An alternative can be found on TV Tropes:
In 1953, Isaac Asimov published an article titled "Social Science Fiction" in Modern Science Fiction. In that article, he stated that every science fiction plot ultimately falls into one of three categories: Gadget, Adventure, or Social.
- Gadget: The focus of the story is the invention itself: How it comes to be invented, how it works, and/or what it is used for. The invention is the end result of the plot.
- Adventure: The invention is used as a dramatic prop. It may be the solution to a problem, or it may be causing the problem itself, but the main focus is on the caper and how the invention's presence helps or hinders it.
- Social: The focus of the story is on how the presence of the invention affects people's daily lives, whether for good or for ill. The chief distinction between this and the other two types is that the presence of the invention influences the plot rather than causing it or being the goal.
Writer X spends most of his time describing how the machine would run, explaining the workings of an internal-combustion engine, painting a word-picture of the struggles of the inventor, who after numerous failures, comes up with a successful model. The climax of the yarn is the drama of the machine, chugging its way along at the gigantic speed of twenty miles an hour, possibly beating a horse and carriage which have been challenged to a race. This is gadget science fiction. (Asimov, "Social Science Fiction")
Writer Y invents the automobile in a hurry, but now there is a gang of ruthless crooks intent on stealing this valuable invention. First, they steal the inventor's beautiful daughter, whom they threaten with every dire eventuality but rape (in these adventure stories, girls exist to be rescued and have no other uses). The inventor's young assistant goes to the rescue. He can accomplish his purpose only by the use of the newly perfected automobile. He dashes into the desert at an unheard-of speed of twenty miles an hour to pick up the girl who otherwise would have died of thirst if he had relied on a horse, however rapid and sustained the horse's gallop. This is adventure science fiction. (ibid.)
Writer Z has the automobile already perfected. A society exists in which it is already a problem. Because of the automobile, a gigantic oil industry has grown up, highways have been paved across the nation, America has become a land of travelers, cities have spread into the suburbs—and what do we do about automobile accidents? Men, women, and children are being killed by automobiles faster than by artillery shells or airplane bombs. What can be done? What is the solution? This is social science fiction. (ibid.)

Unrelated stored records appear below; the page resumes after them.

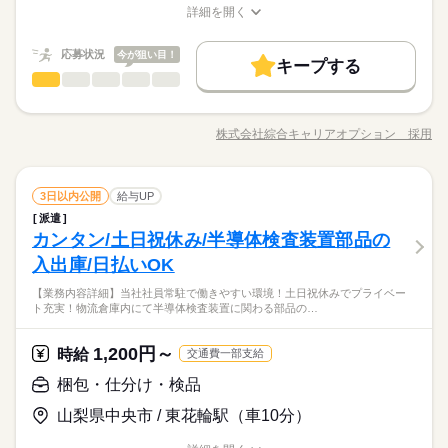
給与UP
詳しい募集要項をすべて見る
限3万円★※規定・支払条件有
詳細を開く
職種/応募資格
≪当社の就業3大メリット！！≫ ★ 友人紹介した方、された方
お仕事の特徴
給与/時間/休日
基本特徴
長期
期間・時間
の両方に【3万円】プレゼント！ ★来社不要！ノンストップで職
応募状況
今が狙い目！
未経験OK
新卒・第二
20代活躍
30代活躍
40代活躍
場見学！ ★交通費上限3万円！業界トップクラス！ ※エリア・
続きを読む
キープする
08：25～17：10 05：55～14：40 13：55～22：40 【休憩時間備
応募する
製造（組立・加工）
就業先による ※全て規定・支払条件有 ※規定・支払条件有 kkw
職種
考】 60分、60分、60分 【残業】 あり（月10時間以上） ≪スマ
低い
高い
多い年齢層
50代活躍
働く人の待遇向上
基本特徴
給与UP
_bcov2106 kkw_220520mlmg
続きを読む
ホ・PCから24時間いつでも登録OK！履歴書不要！≫ お仕事開
《ステンレス鋼製品づくり》 電ドラやトルクレンチを使用した
募集条件
未経験OK
新卒・第二
20代活躍
30代活躍
40代活躍
始日などお気軽にご相談ください※翌月スタート希望の方も歓
組立作業をお願いします。 ほかにも、製品の加工やチェック作
株式会社綜合キャリアオプション 採用
男性
女性
男女の割合
迎！
続きを読む
職種/応募資格
お仕事の特徴
給与/時間/休日
業もお任せします。 ※動きのあるお仕事になります 《月収25万
履歴書不要
WEB登録
50代活躍
長期
期間・時間
円以上可能》 高時給&残業多めで稼げる！ やる気があれば大丈
募集条件
就業時間・曜日
履歴書不要
WEB登録
就業時間・曜日
夫◎ 高収入を希望される方にオススメです♪ 加工や組立がメイ
続きを読む
続きを読む
08：25～17：10 05：55～14：40 13：55～22：40 【休憩時間備
製造（組立・加工）
メーカー関連
業界
職種
残20未満
土曜 日曜 祝日
10時～出社
16時前退社
土日祝休
休日・休暇
ンのお仕事！ 重いモノは社員さんが対応するからお任せしてOK
3日以内公開
給与UP
残20未満
10時～出社
16時前退社
土日祝休
考】 60分、60分、60分 【残業】 あり（月10時間以上） ≪スマ
低い
高い
多い年齢層
☆ 土日祝休みだから週末は家族や友人と一緒にプライベート満
働き方・環境
ホ・PCから24時間いつでも登録OK！履歴書不要！≫ お仕事開
派遣
《ステンレス鋼製品づくり》 電ドラやトルクレンチを使用した
土日祝（会社カレンダー）
働き方・環境
喫！ 未経験OKだからはじめてでも安心！ イチからスキルUP・
カンタン/土日祝休み/半導体検査装置部品の
始日などお気軽にご相談ください※翌月スタート希望の方も歓
応募資格
組立作業をお願いします。 ほかにも、製品の加工やチェック作
ブランクOK
社会保険制度
制服あり
日払い
ステップUP目指していきましょう！ 困った事などがあれば担当
男性
女性
男女の割合
迎！
続きを読む
ブランクOK
社会保険制度
制服あり
日払い
業もお任せします。 ※動きのあるお仕事になります 《月収25万
入出庫/日払いOK
◆未経験OK！
がしっかりサポートします！ 寮費無料なのがウレシイ♪
禁煙・分煙
社員食堂
英語不要
円以上可能》 高時給&残業多めで稼げる！ やる気があれば大丈
【月収25万円以上可能】未経験OK！ウレシイ寮費無料☆土日祝
禁煙・分煙
社員食堂
英語不要
【業務内容詳細】当社社員常駐で働きやすい環境！土日祝休みでプライベー
夫◎ 高収入を希望される方にオススメです♪ 加工や組立がメイ
続きを読む
休みで予定も立てやすい♪
kkw_hfd2304
ト充実！物流倉庫内にて半導体検査装置に関わる部品の…
メーカー関連
業界
土曜 日曜 祝日
休日・休暇
ンのお仕事！ 重いモノは社員さんが対応するからお任せしてOK
★日払いOK！即払いのオシゴトも！来社登録は不要★交通費上
☆ 土日祝休みだから週末は家族や友人と一緒にプライベート満
限3万円★※規定・支払条件有
土日祝（会社カレンダー）
喫！ 未経験OKだからはじめてでも安心！ イチからスキルUP・
1,200円～
応募資格
時給
交通費一部支給
時給 1,300円～1,625円
給与
ステップUP目指していきましょう！ 困った事などがあれば担当
詳しい募集要項をすべて見る
◆未経験OK！
梱包・仕分け・検品
※時間外・深夜手当含む 【月収例】25万5000円以上可（7時間3
がしっかりサポートします！ 寮費無料なのがウレシイ♪
お仕事の特徴
【月収25万円以上可能】未経験OK！ウレシイ寮費無料☆土日祝
5分×7日+7時間55分×14日+残業・深夜手当） ≪当社の就業3大
休みで予定も立てやすい♪
山梨県中央市 / 東花輪駅（車10分）
kkw_hfd2304
働く人の待遇向上
メリット！！≫ ★ 友人紹介した方、された方の両方に【3万
応募する
★日払いOK！即払いのオシゴトも！来社登録は不要★交通費上
円】プレゼント！ ★来社不要！ノンストップで職場見学！ ★交
給与UP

It also explains the change in fashion brought on by Campbell and his descendants, as prior to Campbell's run at Astounding, science fiction stories tended to be adventures or Gernsback-inspired gadget stories. Campbell and his New York clique accelerated an existing preference for social science fiction (see: scientific-marvelous) into the dominant form for English markets. Those who did not or would not make the shift from adventure to social science fiction were ridiculed by the social science fiction writers, like in Asimov's inaccurate swipe at adventure stories above--and eventually excluded.

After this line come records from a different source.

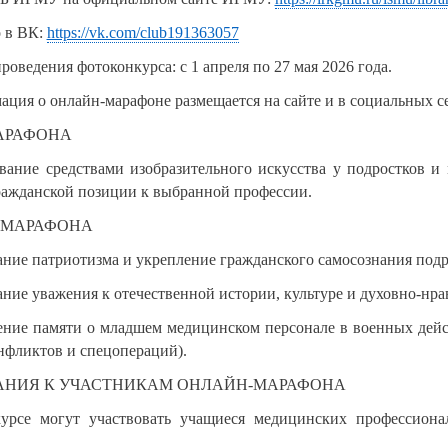
 в ВК:
https://vk.com/club191363057
проведения фотоконкурса: с 1 апреля по 27 мая 2026 года.
ация о онлайн-марафоне размещается на сайте и в социальных се
МАРАФОНА
ание средствами изобразительного искусства у подростков и
ражданской позиции к выбранной профессии.
И МАРАФОНА
ание патриотизма и укрепление гражданского самосознания под
ание уважения к отечественной истории, культуре и духовно-нр
нение памяти о младшем медицинском персонале в военных дейс
нфликтов и спецопераций).
ВАНИЯ К УЧАСТНИКАМ ОНЛАЙН-МАРАФОНА
курсе могут участвовать учащиеся медицинских профессион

Finally, the three kinds of science fiction provide a framework for understanding why many popular works have such a "devastating effect upon science fiction as Gold and Campbell and Knight and Sturgeon and Kornbluth and the other Futurians loved and built it." Since Campbell, the primary form of science fiction has been social. But adventure science fiction has been beating down the doors, from classics from the past, the rise of new subgenres, new media franchises, and exposure to science fiction from other languages. Knight-style social science fiction does not hybridize well with adventure in the same way as Campbelline, French, and Japanese social science fiction, and its advocates maintain a frantic rearguard action to keep the adventuresome barbarians from the gates.